C'est une philosophie que j'espère un jour enseigner à mon fils. Plus que l'amour de la nature (d'ailleurs, qui n'aime pas la nature?), son respect et la prise de conscience qu'elle abrite des êtres vivants à part entière. Bwè dlo nan vè, respekte vè (respecte le verre dans lequel tu bois ton eau, proverbe créole). Avec un peu de chance, Clarvens ne répétera pas ce vieux proverbe haitien qui veut que maladi pa konn tonbe sou pyebwa (si on tombe malade, c'est qu'on n'est pas un arbre, autre proverbe créole). Car il saura. Que les arbres aussi tombent malades. Connaissant les capacités extraordinaires des plantes de se regénérer, il appréciera encore plus ces paroles inoubliables du général Toussaint Louverture, père de la libération noire:
En me renversant, on n'a abattu à Saint-Domingue que le tronc de l'arbre de la liberté des Noirs; il repoussera par les racines parce qu’elles sont profondes et nombreuses. (Toussaint Louverture)
Et cet arbre, ce mapou qu'était Toussaint, on l'a abattu tout aussi froidement que l'arbre près de chez moi.

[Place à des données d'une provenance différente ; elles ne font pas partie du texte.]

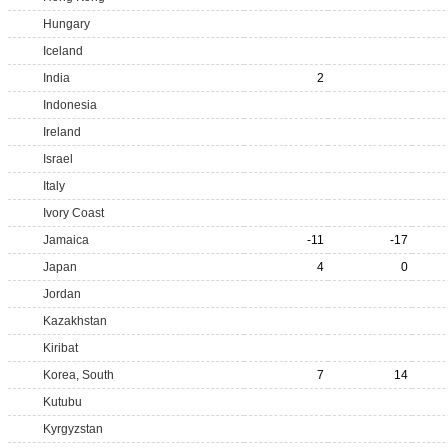
Hungary
Iceland
India
2
Indonesia
Ireland
Israel
Italy
Ivory Coast
Jamaica
-11
-17
Japan
4
0
Jordan
Kazakhstan
Kiribat
Korea, South
7
14
Kutubu
Kyrgyzstan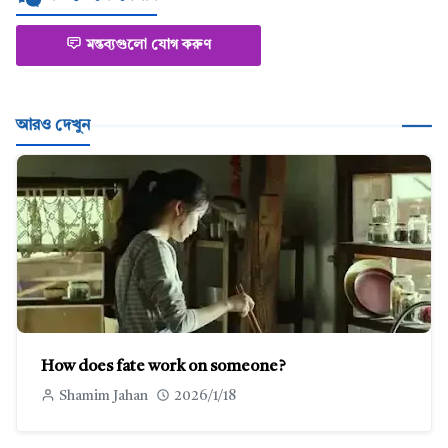
মন্তব্যগুলো যোগ করুণ
আরও দেখুন
How does fate work on someone?
Shamim Jahan
2026/1/18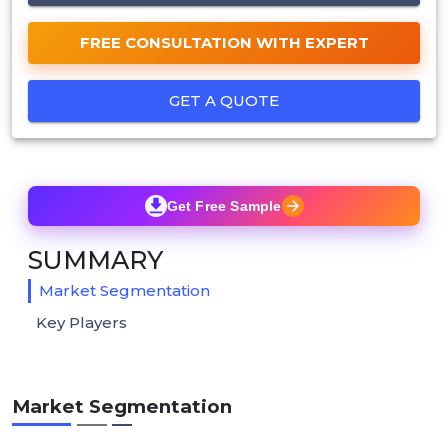
FREE CONSULTATION WITH EXPERT
GET A QUOTE
Get Free Sample
SUMMARY
Market Segmentation
Key Players
Market Segmentation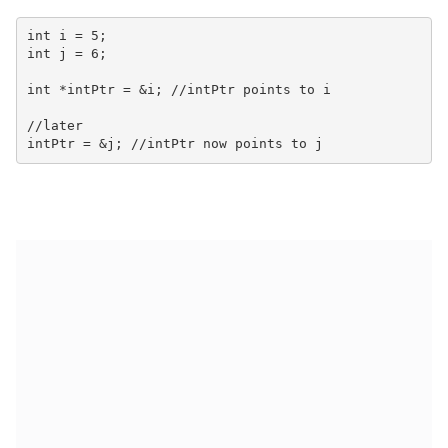
int i = 5;

int j = 6;

int *intPtr = &i; //intPtr points to i

//later
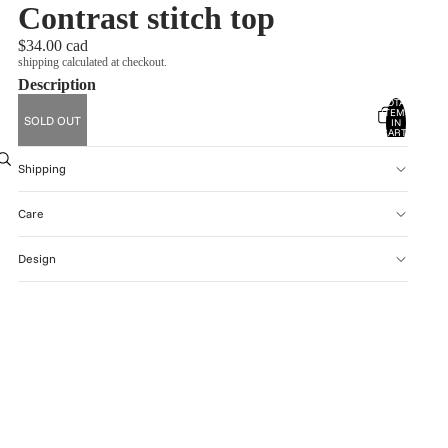
Contrast stitch top
$34.00 cad
shipping calculated at checkout.
Description
TOTAL
ITEMS
SOLD OUT
account
IN
CART:
0
OTHER SIGN IN OPTIONS
Shipping
ORDERS
PROFILE
Care
Design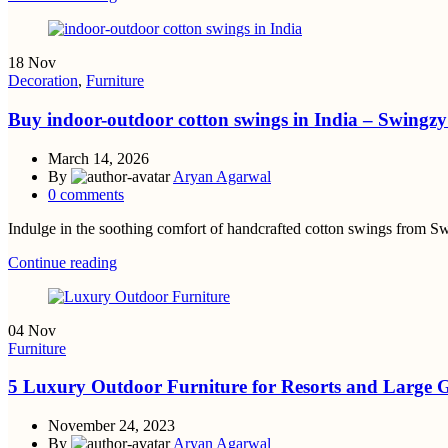
18
Nov
Decoration
,
Furniture
Buy indoor-outdoor cotton swings in India – Swingz
March 14, 2026
By
Aryan Agarwal
0
comments
Indulge in the soothing comfort of handcrafted cotton swings from Swi
Continue reading
04
Nov
Furniture
5 Luxury Outdoor Furniture for Resorts and Large 
November 24, 2023
By
Aryan Agarwal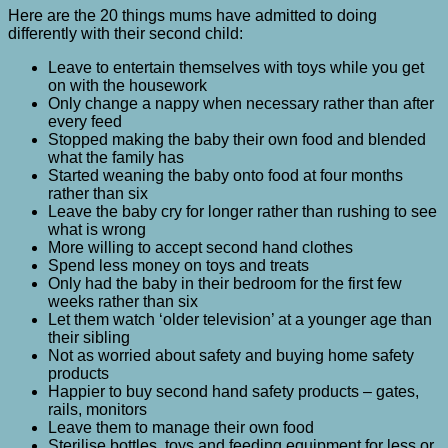
Here are the 20 things mums have admitted to doing
differently with their second child:
Leave to entertain themselves with toys while you get
on with the housework
Only change a nappy when necessary rather than after
every feed
Stopped making the baby their own food and blended
what the family has
Started weaning the baby onto food at four months
rather than six
Leave the baby cry for longer rather than rushing to see
what is wrong
More willing to accept second hand clothes
Spend less money on toys and treats
Only had the baby in their bedroom for the first few
weeks rather than six
Let them watch ‘older television’ at a younger age than
their sibling
Not as worried about safety and buying home safety
products
Happier to buy second hand safety products – gates,
rails, monitors
Leave them to manage their own food
Sterilise bottles, toys and feeding equipment for less or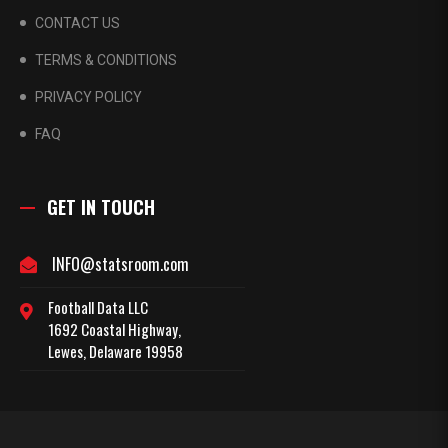
CONTACT US
TERMS & CONDITIONS
PRIVACY POLICY
FAQ
GET IN TOUCH
INFO@statsroom.com
Football Data LLC
1692 Coastal Highway,
Lewes, Delaware 19958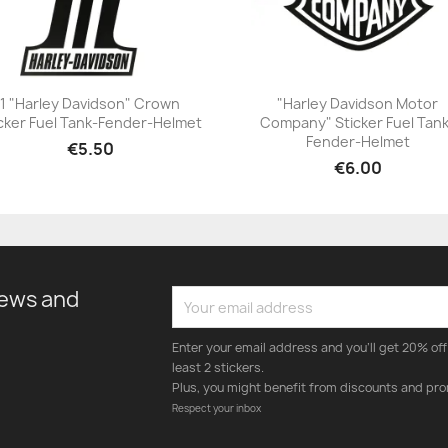
1 "Harley Davidson" Crown
"Harley Davidson Motor
cker Fuel Tank-Fender-Helmet
Company" Sticker Fuel Tan
+23
+23
Fender-Helmet
€5.50
€6.00
news and
Enter your email address and you'll get 20% off 
least 2 stickers.
Plus, you might benefit from discounts and pro
Respect your inbox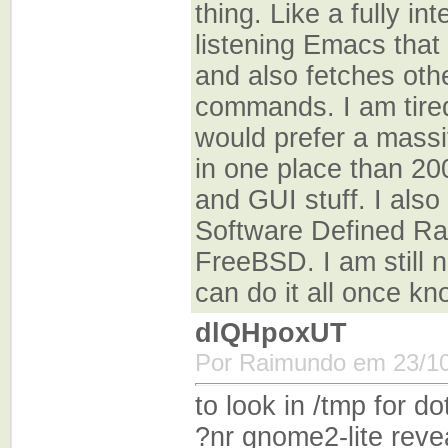
thing. Like a fully in
listening Emacs that
and also fetches othe
commands. I am tired
would prefer a massi
in one place than 200
and GUI stuff. I also
Software Defined Ra
FreeBSD. I am still 
can do it all once k
dlQHpoxUT
Por Raimundo em 23/10
to look in /tmp for
?nr gnome2-lite rev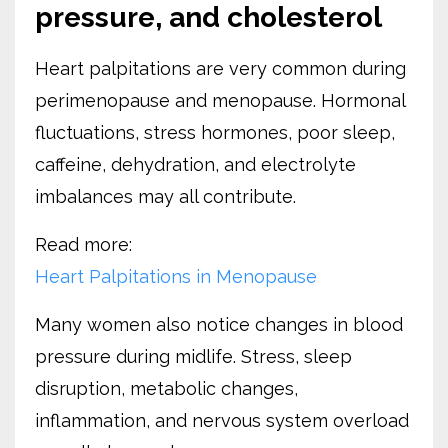
pressure, and cholesterol
Heart palpitations are very common during
perimenopause and menopause. Hormonal
fluctuations, stress hormones, poor sleep,
caffeine, dehydration, and electrolyte
imbalances may all contribute.
Read more:
Heart Palpitations in Menopause
Many women also notice changes in blood
pressure during midlife. Stress, sleep
disruption, metabolic changes,
inflammation, and nervous system overload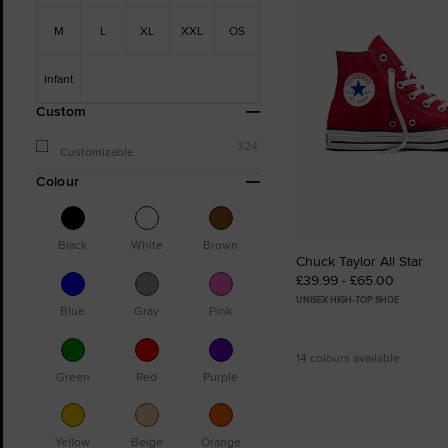
M
L
XL
XXL
OS
Infant
Custom
324
Customizable
Colour
Black
White
Brown
Chuck Taylor All Star
£39.99 - £65.00
UNISEX HIGH-TOP SHOE
Blue
Gray
Pink
14 colours available
Green
Red
Purple
Yellow
Beige
Orange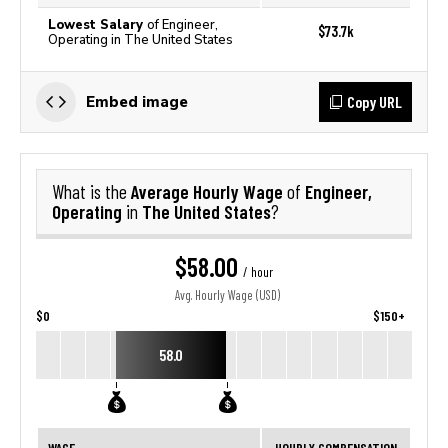
Lowest Salary
of Engineer,
$73.7k
Operating in The United States
Copy URL
Embed image
Average Hourly Wage
Engineer,
What is the
of
Operating
The United States
in
?
$58.00
/ hour
Avg. Hourly Wage (USD)
$0
$150+
58.0
WAGE
HOURLY COMPENSATION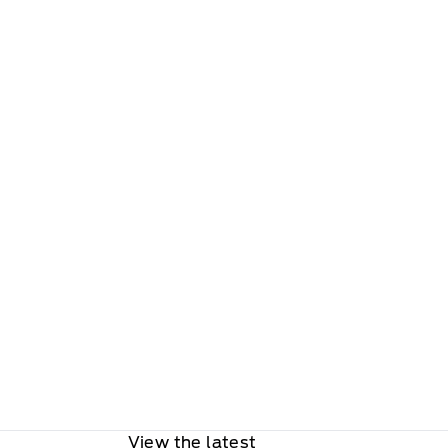
View the latest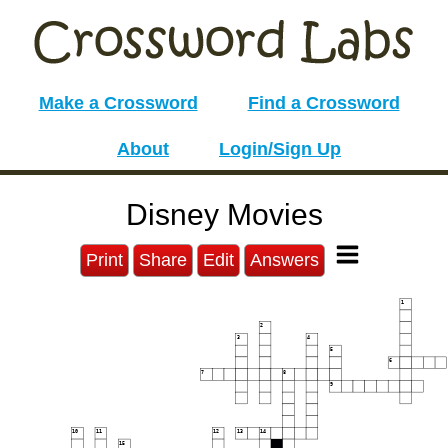
Make a Crossword
Find a Crossword
About
Login/Sign Up
Disney Movies
Print
Share
Edit
Answers
1
2
3
4
5
6
7
8
9
10
11
12
13
14
15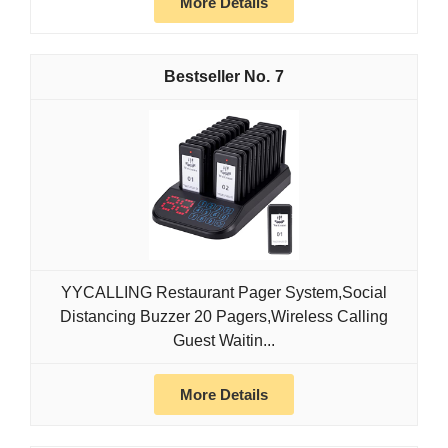
More Details
7
YYCALLING Restaurant Pager System,Social
Distancing Buzzer 20 Pagers,Wireless Calling
Guest Waitin...
More Details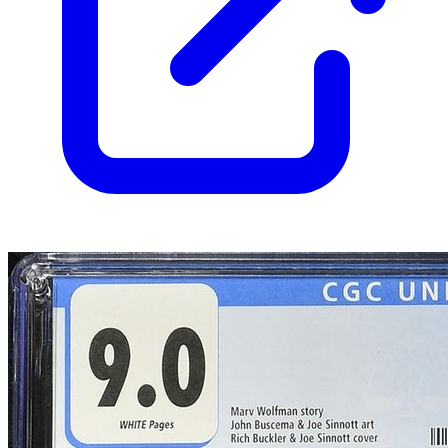
Census
1,100
Sales
620
FMV
$120
1 year avg
$110
24
sold
90 day avg
$119
11
sold
30 day avg
$120
4
sold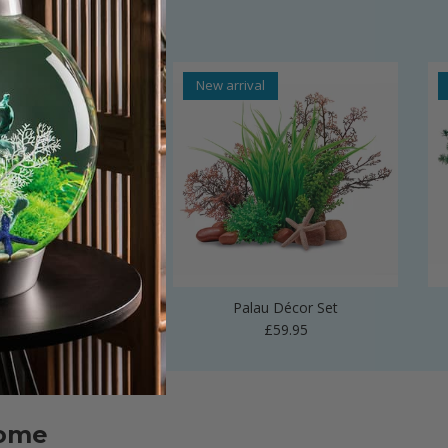
al
New arrival
 Vase Sculpture
Palau Décor Set
Regular price
Regular price
£24.99
£59.95
home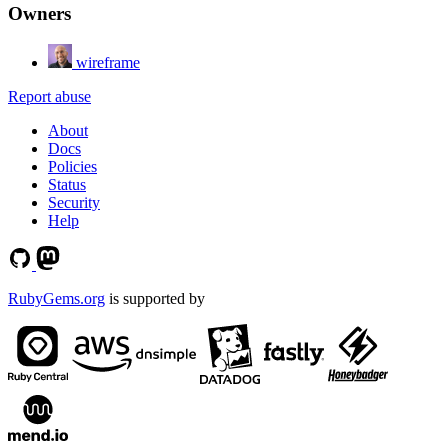
Owners
wireframe
Report abuse
About
Docs
Policies
Status
Security
Help
RubyGems.org
is supported by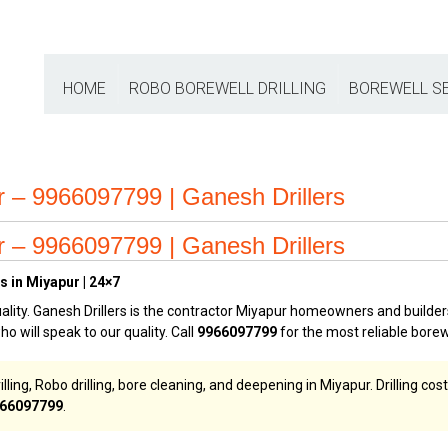
HOME
ROBO BOREWELL DRILLING
BOREWELL S
ur – 9966097799 | Ganesh Drillers
ur – 9966097799 | Ganesh Drillers
s in Miyapur | 24×7
ality. Ganesh Drillers is the contractor Miyapur homeowners and builders
who will speak to our quality. Call
9966097799
for the most reliable borew
illing, Robo drilling, bore cleaning, and deepening in Miyapur. Drilling c
66097799
.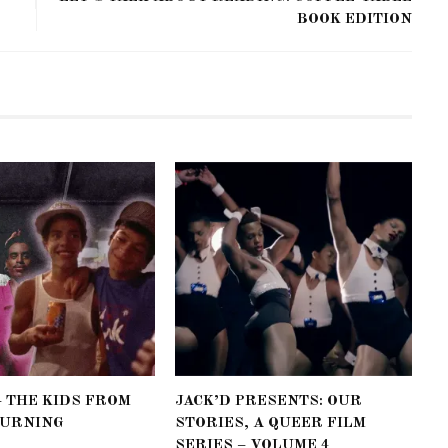
BOOK EDITION
– THE KIDS FROM
JACK’D PRESENTS: OUR
BURNING
STORIES, A QUEER FILM
SERIES – VOLUME 4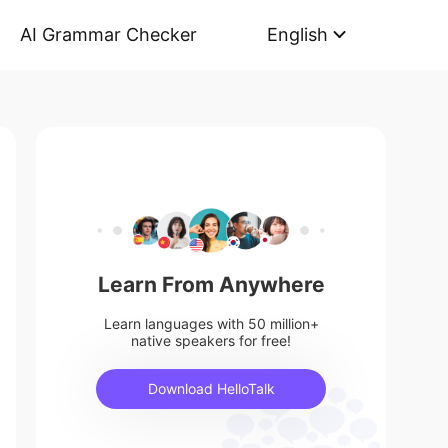
AI Grammar Checker
English
Learn From Anywhere
Learn languages with 50 million+
native speakers for free!
Download HelloTalk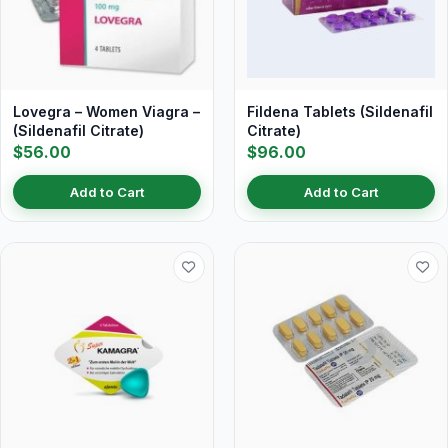
Lovegra – Women Viagra –
Fildena Tablets (Sildenafil
(Sildenafil Citrate)
Citrate)
$56.00
$96.00
Add to Cart
Add to Cart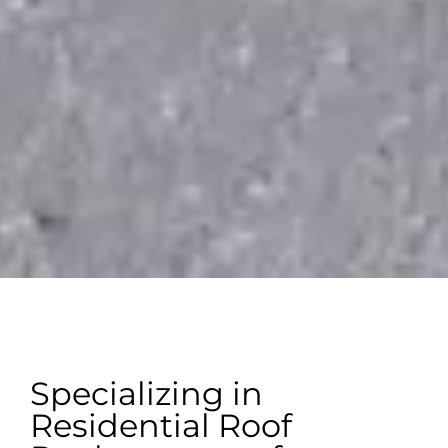
Specializing in
Residential Roof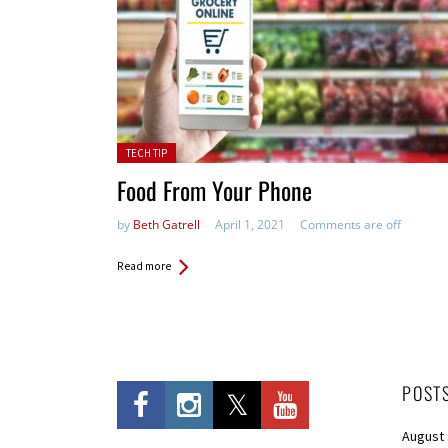
Posted in:
TECH TIP
Food From Your Phone
by
Beth Gatrell
April 1, 2021
Comments are off
Read more
POST
August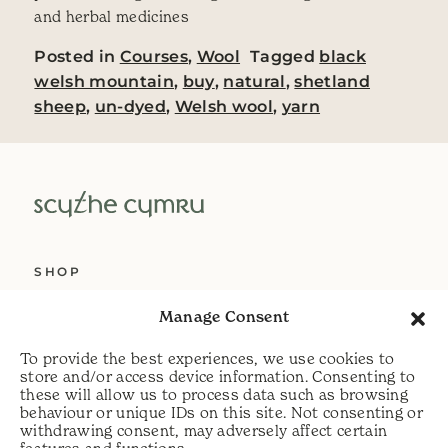
and herbal medicines
Posted in
Courses
,
Wool
Tagged
black
welsh mountain
,
buy
,
natural
,
shetland
sheep
,
un-dyed
,
Welsh wool
,
yarn
SHOP
ABOUT US
Manage Consent
SERVICES
To provide the best experiences, we use cookies to
DELIVERY
store and/or access device information. Consenting to
these will allow us to process data such as browsing
HELP
behaviour or unique IDs on this site. Not consenting or
withdrawing consent, may adversely affect certain
PRIVACY POLICY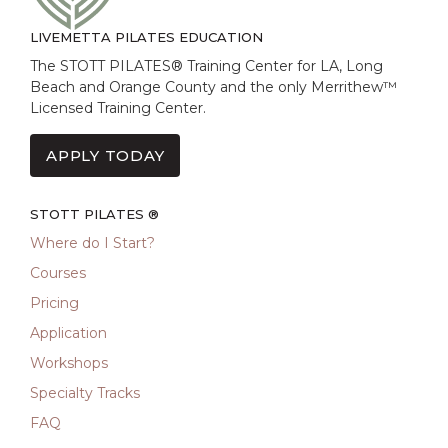
LIVEMETTA PILATES EDUCATION
The STOTT PILATES® Training Center for LA, Long
Beach and Orange County and the only Merrithew™
Licensed Training Center.
APPLY TODAY
STOTT PILATES ®
Where do I Start?
Courses
Pricing
Application
Workshops
Specialty Tracks
FAQ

Mais la vie et la liberté ont fini par gagner. Puisque ce peuple est encore debout.
Oh mon cher! Quel texte! Tant par le style, la trame narrative, le vocabulaire utilisé, les connaissances émises que par ta sensibilité témoignée par la présence de Clarvens dans ton histoire. Merci de continuer à partager des fragments de ta vie avec nous.